THE TASK: Show each line of the data below that has the string "which" in it.

Collected data:

◇ ◇ ◇ ◇ ◇ ◇ ◇

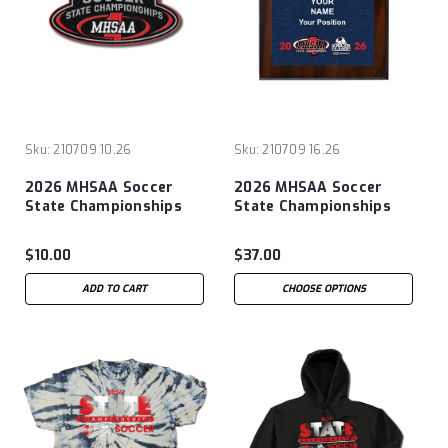
Sku:
210709 10.26
Sku:
210709 16.26
2026 MHSAA Soccer
2026 MHSAA Soccer
State Championships
State Championships
Patch
8x10 Plaque
$10.00
$37.00
ADD TO CART
CHOOSE OPTIONS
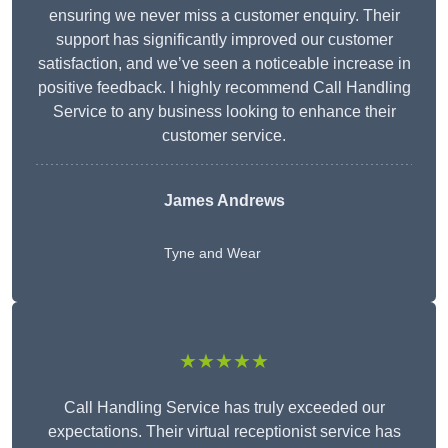
ensuring we never miss a customer enquiry. Their
support has significantly improved our customer
satisfaction, and we’ve seen a noticeable increase in
positive feedback. I highly recommend Call Handling
Service to any business looking to enhance their
customer service.
James Andrews
Tyne and Wear
★★★★★
Call Handling Service has truly exceeded our
expectations. Their virtual receptionist service has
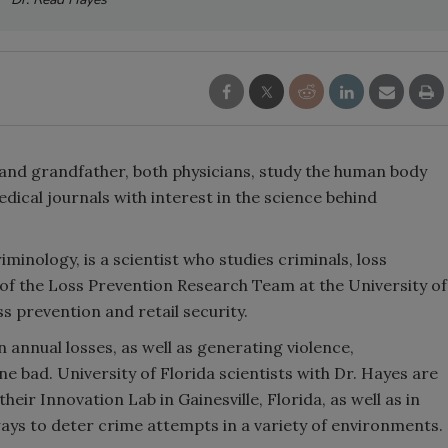
 and grandfather, both physicians, study the human body
edical journals with interest in the science behind
minology, is a scientist who studies criminals, loss
 of the Loss Prevention Research Team at the University of
ss prevention and retail security.
in annual losses, as well as generating violence,
bad. University of Florida scientists with Dr. Hayes are
eir Innovation Lab in Gainesville, Florida, as well as in
ways to deter crime attempts in a variety of environments.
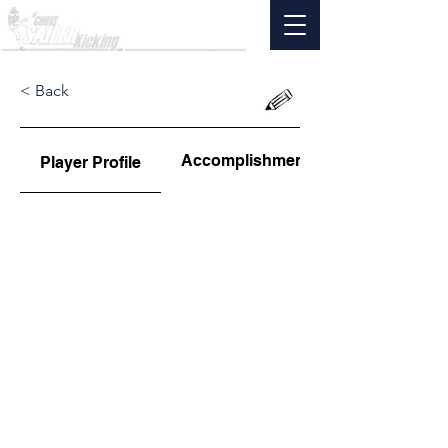
< Back
Accomplishments
Player Profile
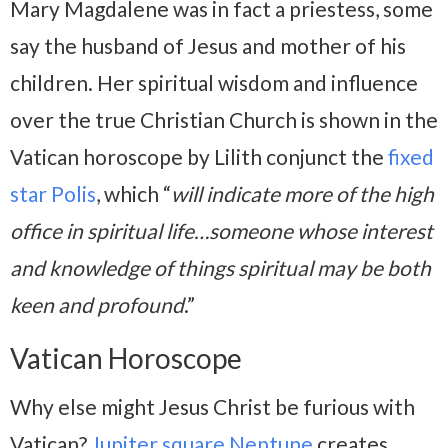
Mary Magdalene was in fact a priestess, some
say the husband of Jesus and mother of his
children. Her spiritual wisdom and influence
over the true Christian Church is shown in the
Vatican horoscope by Lilith conjunct the
fixed
star Polis
, which “
will indicate more of the high
office in spiritual life…someone whose interest
and knowledge of things spiritual may be both
keen and profound
.”
Vatican Horoscope
Why else might Jesus Christ be furious with
Vatican?
Jupiter square Neptune
creates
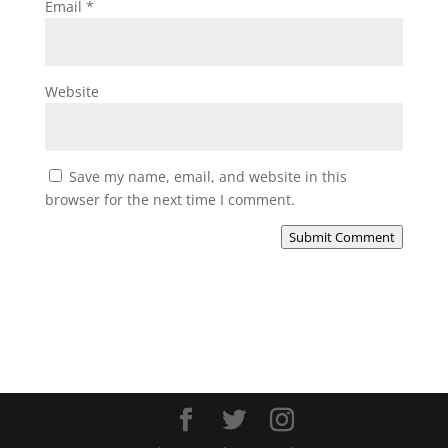
Email
*
Website
Save my name, email, and website in this
browser for the next time I comment.
Submit Comment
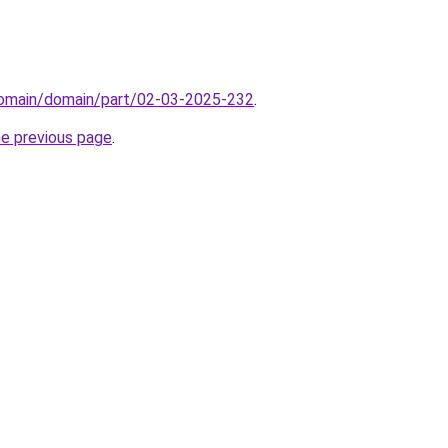
/domain/domain/part/02-03-2025-232
.
he previous page
.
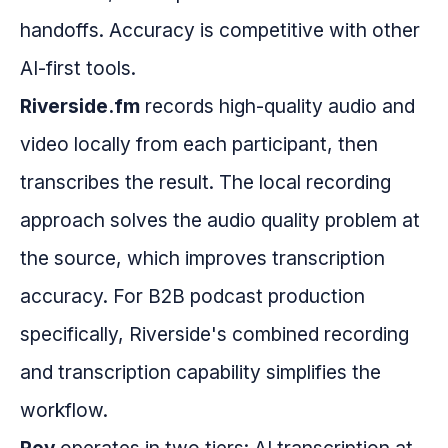
handoffs. Accuracy is competitive with other
AI-first tools.
Riverside.fm
records high-quality audio and
video locally from each participant, then
transcribes the result. The local recording
approach solves the audio quality problem at
the source, which improves transcription
accuracy. For B2B podcast production
specifically, Riverside's combined recording
and transcription capability simplifies the
workflow.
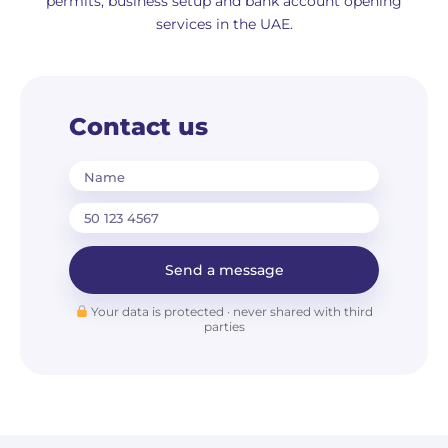
permits, business setup and bank account opening
services in the UAE.
Contact us
Name
Send a message
Your data is protected · never shared with third
parties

◇ ◇ ◇ ◇ ◇ ◇ ◇

WRITTEN SOLUTION:
, which “
the source, which improves transcription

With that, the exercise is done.